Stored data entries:
──────────

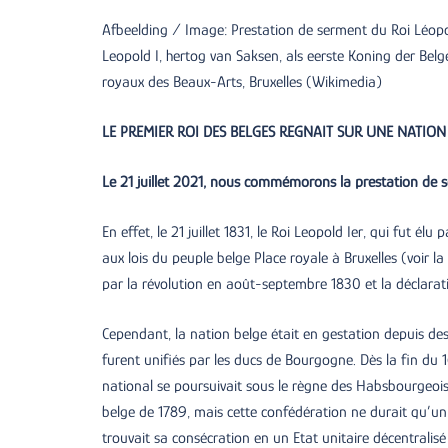
Afbeelding / Image: Prestation de serment du Roi Léopo
Leopold I, hertog van Saksen, als eerste Koning der Bel
royaux des Beaux-Arts, Bruxelles (Wikimedia)
LE PREMIER ROI DES BELGES REGNAIT SUR UNE NATION
Le 21 juillet 2021, nous commémorons la prestation de s
En effet, le 21 juillet 1831, le Roi Leopold Ier, qui fut él
aux lois du peuple belge Place royale à Bruxelles (voir l
par la révolution en août-septembre 1830 et la déclara
Cependant, la nation belge était en gestation depuis des
furent unifiés par les ducs de Bourgogne. Dès la fin du 
national se poursuivait sous le règne des Habsbourgeois
belge de 1789, mais cette confédération ne durait qu’un
trouvait sa consécration en un Etat unitaire décentralisé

──────────

*Exercise directions:*
Your answer must restate the entries word for word and contain no pictures.

*Answer for this exercise:*
Afbeelding / Image: Prestation de serment du Roi Léopo
Leopold I, hertog van Saksen, als eerste Koning der Bel
royaux des Beaux-Arts, Bruxelles (Wikimedia)
LE PREMIER ROI DES BELGES REGNAIT SUR UNE NATION
Le 21 juillet 2021, nous commémorons la prestation de s
En effet, le 21 juillet 1831, le Roi Leopold Ier, qui fut él
aux lois du peuple belge Place royale à Bruxelles (voir l
par la révolution en août-septembre 1830 et la déclara
Cependant, la nation belge était en gestation depuis des
furent unifiés par les ducs de Bourgogne. Dès la fin du 
national se poursuivait sous le règne des Habsbourgeois
belge de 1789, mais cette confédération ne durait qu’un
trouvait sa consécration en un Etat unitaire décentralisé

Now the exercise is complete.